Kittery Town Manager Kendra Amaral did not respond to multiple requests for comment.
The seeds of the dispute were planted at the dawn of English colonization in the Province of Maine. Dating to 1622 and chartered by the crown in 1639, the province enjoyed royal protection until King Charles I was defeated by Oliver Cromwell and subsequently beheaded in 1649.
The Puritan authorities in the Massachusetts Bay Colony, whose strict religious beliefs aligned with Cromwell’s, saw an opportunity to seize Maine settlements — and lay their hands on the area’s vast timber resources, too.
Armed Puritans headed north to Maine in November 1652. In short order, the inhabitants of Kittery, and then York, were ordered to submit to Massachusetts law and survey their boundaries. The result was the straight line, drawn the next year, that’s caused the recent fuss.
Kittery is still smarting, apparently, from the Puritans’ encroachment.

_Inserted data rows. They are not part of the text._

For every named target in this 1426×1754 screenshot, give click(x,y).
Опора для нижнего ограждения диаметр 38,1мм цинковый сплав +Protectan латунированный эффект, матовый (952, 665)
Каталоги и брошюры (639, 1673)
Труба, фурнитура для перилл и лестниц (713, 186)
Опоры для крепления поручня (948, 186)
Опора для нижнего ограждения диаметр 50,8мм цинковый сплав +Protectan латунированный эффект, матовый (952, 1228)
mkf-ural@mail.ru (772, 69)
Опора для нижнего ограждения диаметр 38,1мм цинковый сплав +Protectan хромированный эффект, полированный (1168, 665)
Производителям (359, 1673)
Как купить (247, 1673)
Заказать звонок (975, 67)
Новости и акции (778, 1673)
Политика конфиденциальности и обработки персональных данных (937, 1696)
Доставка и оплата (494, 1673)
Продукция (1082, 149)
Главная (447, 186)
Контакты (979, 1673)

“This particular boundary was established through aggression, imposed by decree from the Massachusetts Bay Colony,” Spiller wrote. “Rife with arbitrary limitations set forth and enforced by armed militia, it reflected neither the established property lines of the time, nor those before or after it.”
More than a century after the Puritans laid down the law, the Massachusetts Legislature ordered new surveys in Maine, which was then controlled by Massachusetts and would not become a separate state until 1820.
Those surveys, conducted independently in 1794 by York and Kittery, settled on the Colonial straight line — but with a twist. The surveyors also included an alternate boundary, which they drew with dashes to show the wobbles and turns that had popped up over the intervening years.
“Unfortunately for both towns, later [surveys] chose to ignore the 1652 straight-line requirement and follow the red pricked line," lamented a court-appointed boundary commission in 1992, when a border dispute between the towns of York and Eliot was considered.
Now, it is likely up to the York County Superior Court to mediate the dispute. In the end, any changes will need approval by the Legislature, officials said.
At least one nearby business owner isn’t concerned about the outcome.
“It’s six of one, half a dozen of another. I’ll still have to pay the same rent," shrugged Chris Fraize, who runs Canine Solutions, which is near the disputed parcel. ”And anyway, I live in Berwick, so I really don’t care."
Burns, the York town manager, said he simply wants closure.
“If it’s here, it’s fine. If it’s there, it’s fine," Burns said. “Let’s just figure out where it should be and resolve it once and for all."
There won’t be any hard feelings afterward, he added.
“Kittery is a really cool town,” he said generously. "What’s not to like about it?”